Synthetic Accelerations in a Nutshell – Windows Server 2019

Hi folks,

Dan Cuomo here for our final installment in this blog series on synthetic accelerations covering 2019.  In Server 2019, we took learnings and expanded on the work that began in Server 2012 R2 with Dynamic VMQ and Server 2016 with VMMQ, to bring Dynamic VMMQ (d.VMMQ).

The multi-release journey is designed to achieve one primary goal; improving your (and your tenant's) networking experience in the Software Defined Data Center.  This may come in the form of reducing CPU processing for traffic and/or ensuring a smooth and consistent experience for the virtual machines on your host which ultimately means happy tenants running more virtual machines (and no midnight calls to troubleshoot the all-to-common “ slow-down”

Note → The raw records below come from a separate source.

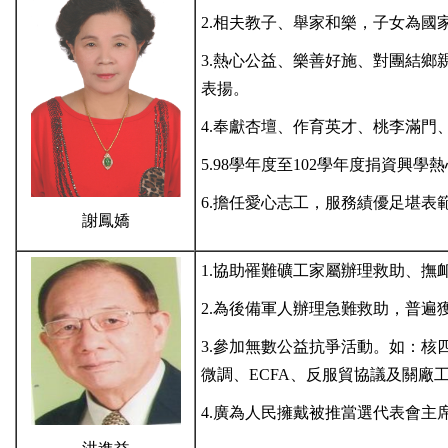
2.相夫教子、舉家和樂，子女為國
3.熱心公益、樂善好施、對團結鄉
表揚。
4.奉獻杏壇、作育英才、桃李滿門
5.98學年度至102學年度捐資
6.擔任愛心志工，服務績優足堪表
謝鳳嬌
1.協助罹難礦工家屬辦理救助、
2.為後備軍人辦理急難救助，普遍
3.參加無數公益抗爭活動。如：
微調、ECFA、反服貿協議及關廠
4.廣為人民擁戴被推當選代表會主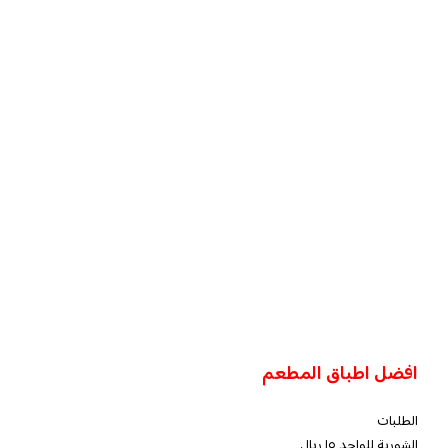
افضل اطباق المطعم
الطلبات
الشوربة للواحد ١٥ ريال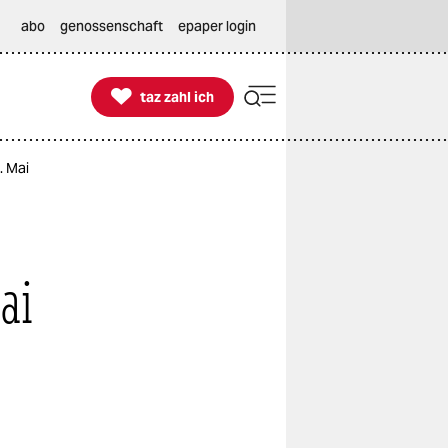
abo
genossenschaft
epaper login

taz zahl ich
taz zahl ich
. Mai
ai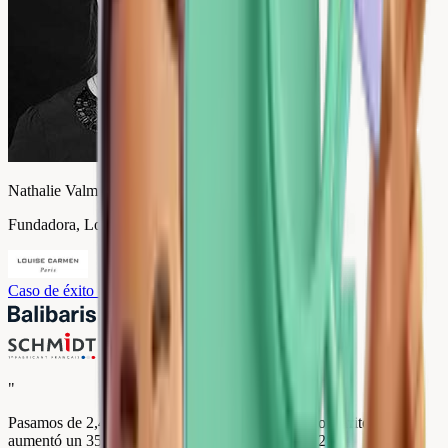
Nathalie Valmary
Fundadora, Louise Carmen
Caso de éxito
→
"
Pasamos de 2,4 a 4,9 estrellas en 3 meses. Nuestro carrito medio
aumentó un 35% y nuestras ventas premium un 62%.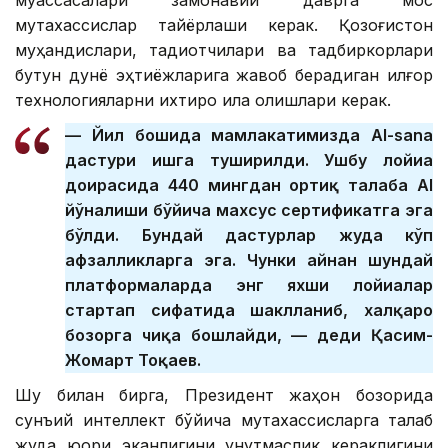
муассасалари замонавий даврга мос
мутахассислар тайёрлаши керак. Қозоғистон
муҳандислари, тадқиқотчилари ва тадбиркорлари
бутун дунё эҳтиёжларига жавоб берадиган илғор
технологияларни ихтиро қила олишлари керак.
— Йил бошида мамлакатимизда AI-sana
дастури ишга туширилди. Ушбу лойиҳа
доирасида 440 мингдан ортиқ талаба АI
йўналиши бўйича махсус сертификатга эга
бўлди. Бундай дастурлар жуда кўп
афзалликларга эга. Чунки айнан шундай
платформаларда энг яхши лойиҳалар
стартап сифатида шаклланиб, халқаро
бозорга чиқа бошлайди, — деди Қасим-
Жомарт Тоқаев.
Шу билан бирга, Президент жаҳон бозорида
сунъий интеллект бўйича мутахассисларга талаб
жуда юқори эканлигини унутмаслик кераклигини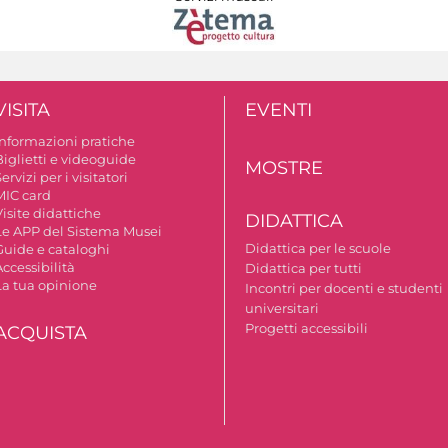
VISITA
EVENTI
Informazioni pratiche
Biglietti e videoguide
MOSTRE
ervizi per i visitatori
MIC card
isite didattiche
DIDATTICA
Le APP del Sistema Musei
Didattica per le scuole
Guide e cataloghi
ccessibilità
Didattica per tutti
La tua opinione
Incontri per docenti e studenti
universitari
Progetti accessibili
ACQUISTA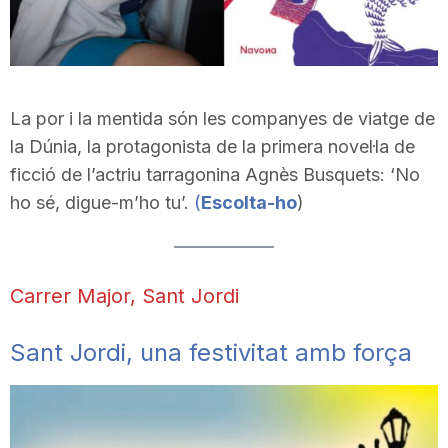
La por i la mentida són les companyes de viatge de
la Dúnia, la protagonista de la primera novel·la de
ficció de l’actriu tarragonina Agnès Busquets: ‘No
ho sé, digue-m’ho tu’.
(
Escolta-ho
)
Carrer Major, Sant Jordi
Sant Jordi, una festivitat amb força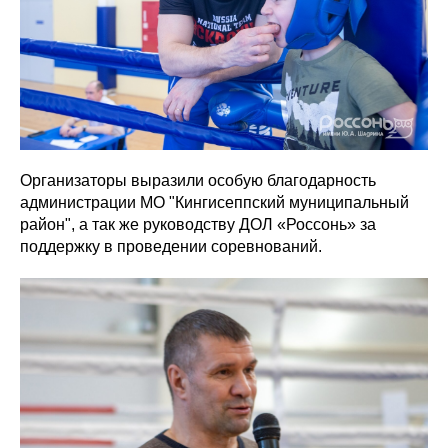
Организаторы выразили особую благодарность
администрации МО "Кингисеппский муниципальный
район", а так же руководству ДОЛ «Россонь» за
поддержку в проведении соревнований.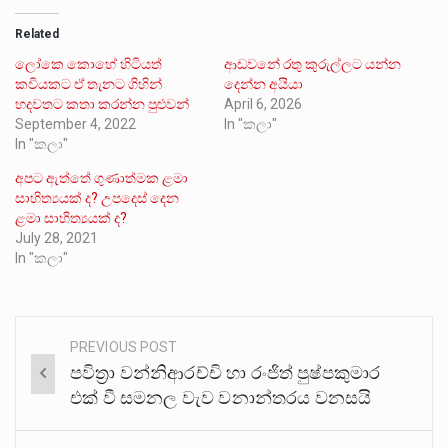
Related
ලෝකෙ කොහේ හිටියත්
ආඩවනේ රතු කුරුල්ලට යන්න
කවියකට ඒ තැනට ගිහින්
දෙන්න අයියා
හදවතට කතා කරන්න පුළුවන්
April 6, 2026
September 4, 2022
In "කලා"
In "කලා"
අපට ඇත්තේ ගුණාත්මක ළමා
සාහිත්‍යයක් ද? උපදෙස් දෙන
ළමා සාහිත්‍යයක් ද?
July 28, 2021
In "කලා"
PREVIOUS POST
Post
පවිත්‍රා වන්නිආරච්චි හා රංජිත් පුෂ්පකුමාර
navigation
එක් වී සමනල වැව වනාන්තරය වනසයි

Public Service Announcement: Most of what you see below will not apply if you're using an LBFO team.  Microsoft recommends using Switch Embedded Teaming (SET) as the default teaming mechanism whenever possible, particularly when using Hyper-V.

Before we get to the good stuff, here are the pointers to the previous blogs:

Dynamic VMMQ

As a quick refresher, Virtual Receive Side Scaling (on the host) creates an indirection table which enables packets to be processed by multiple, separate processors.  The distribution of these packets to separate processors can be done in the OS, or offloaded to the NIC.  While the indirection table is always established by the OS, we can offload the packet distribution to the NIC; when offloaded to the NIC, we call this VMMQ.

Originally, we enabled the dynamic updating of the indirection table, called Dynamic VMQ, in 2012 R2.  However, in part due to the rearchitected design in 2016 to bring VMMQ, Dynamic VMQ was not available in Windows Server 2016.

Now in Windows Server 2019 we can dynamically remap VMMQ's placement of packets onto different processors.  We had three primary goals:

  • Optimize host efficiency
  • Automatic tuning of the indirection table (so the VM can meet and maintain the desired throughput)
  • Handling of bursty workloads

I'm starting to think those midnight network slow-downs may be a thing of the past!

Optimizing Host Efficiency

When network throughput is low, Dynamic VMMQ enables the system to coalesce traffic received on a virtual NIC to as few CPUs as possible; we call this queue packing because we're packing the queues onto as few CPU cores as is necessary to sustain the workload.  Queue packing is more optimal for the host as the system would otherwise need to manage the distribution of packets across more CPUs; the more CPUs are engaged, the more the system must work to ensure all packets are properly handled.

The picture below shows a virtual NIC receiving a low amount of network traffic.  You can see we're using the performance counter Virtual Switch Processor > Packets from External/sec and there is one bar for each CPU core engaged.  Only one CPU core (the green bar) is processing packets destined for a virtual NIC.  The system has coalesced or packed all the queues onto one CPU core as was necessary to sustain the workload.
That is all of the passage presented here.